◆ What you need to do:
The full listing, written out exactly and without images, is the expected result.
[Opening Dataset records section]
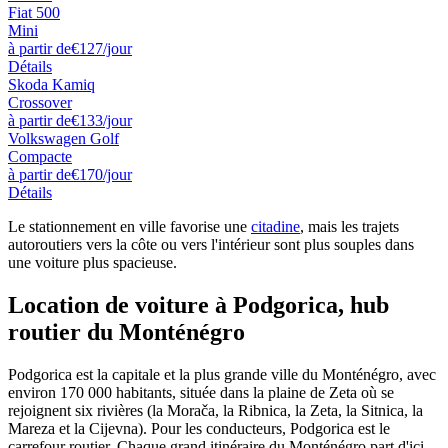
Fiat 500
Mini
à partir de
€127
/jour
Détails
Skoda Kamiq
Crossover
à partir de
€133
/jour
Volkswagen Golf
Compacte
à partir de
€170
/jour
Détails
Le stationnement en ville favorise une
citadine
, mais les trajets
autoroutiers vers la côte ou vers l'intérieur sont plus souples dans
une
voiture plus spacieuse
.
Location de voiture à Podgorica, hub
routier du Monténégro
Podgorica est la capitale et la plus grande ville du Monténégro, avec
environ 170 000 habitants, située dans la plaine de Zeta où se
rejoignent six rivières (la Morača, la Ribnica, la Zeta, la Sitnica, la
Mareza et la Cijevna). Pour les conducteurs, Podgorica est le
carrefour routier. Chaque grand itinéraire du Monténégro part d'ici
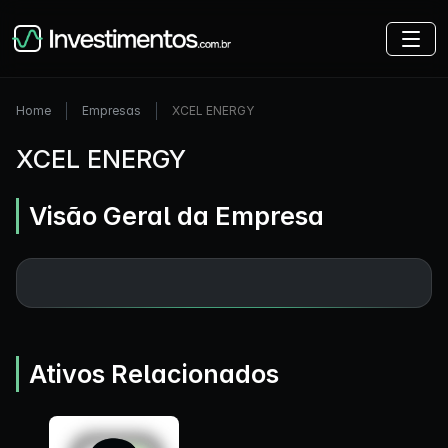
Home
Empresas
XCEL ENERGY
XCEL ENERGY
Visão Geral da Empresa
Ativos Relacionados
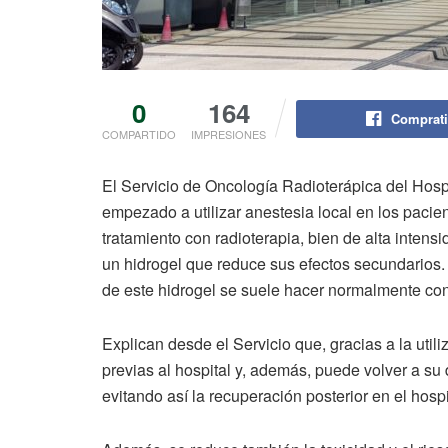
0
164
Comprati
COMPARTIDO
IMPRESIONES
El Servicio de Oncología Radioterápica del Hosp
empezado a utilizar anestesia local en los pacie
tratamiento con radioterapia, bien de alta intensi
un hidrogel que reduce sus efectos secundarios. 
de este hidrogel se suele hacer normalmente con
Explican desde el Servicio que, gracias a la utili
previas al hospital y, además, puede volver a su d
evitando así la recuperación posterior en el hospi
[Closing Dataset records section]
◆ Solution below:
Fiat 500
Mini
à partir de
€127
/jour
Détails
Skoda Kamiq
Crossover
à partir de
€133
/jour
Volkswagen Golf
Compacte
à partir de
€170
/jour
Détails
Le stationnement en ville favorise une
citadine
, mais les trajets
autoroutiers vers la côte ou vers l'intérieur sont plus souples dans
une
voiture plus spacieuse
.
Location de voiture à Podgorica, hub
routier du Monténégro
Podgorica est la capitale et la plus grande ville du Monténégro, avec
environ 170 000 habitants, située dans la plaine de Zeta où se
rejoignent six rivières (la Morača, la Ribnica, la Zeta, la Sitnica, la
Mareza et la Cijevna). Pour les conducteurs, Podgorica est le
carrefour routier. Chaque grand itinéraire du Monténégro part d'ici
Home
Empresas
XCEL ENERGY
XCEL ENERGY
Visão Geral da Empresa
Ativos Relacionados
0
164
Comprati
COMPARTIDO
IMPRESIONES
El Servicio de Oncología Radioterápica del Hosp
empezado a utilizar anestesia local en los pacie
tratamiento con radioterapia, bien de alta intensi
un hidrogel que reduce sus efectos secundarios. 
de este hidrogel se suele hacer normalmente con
Explican desde el Servicio que, gracias a la utili
previas al hospital y, además, puede volver a su d
evitando así la recuperación posterior en el hospi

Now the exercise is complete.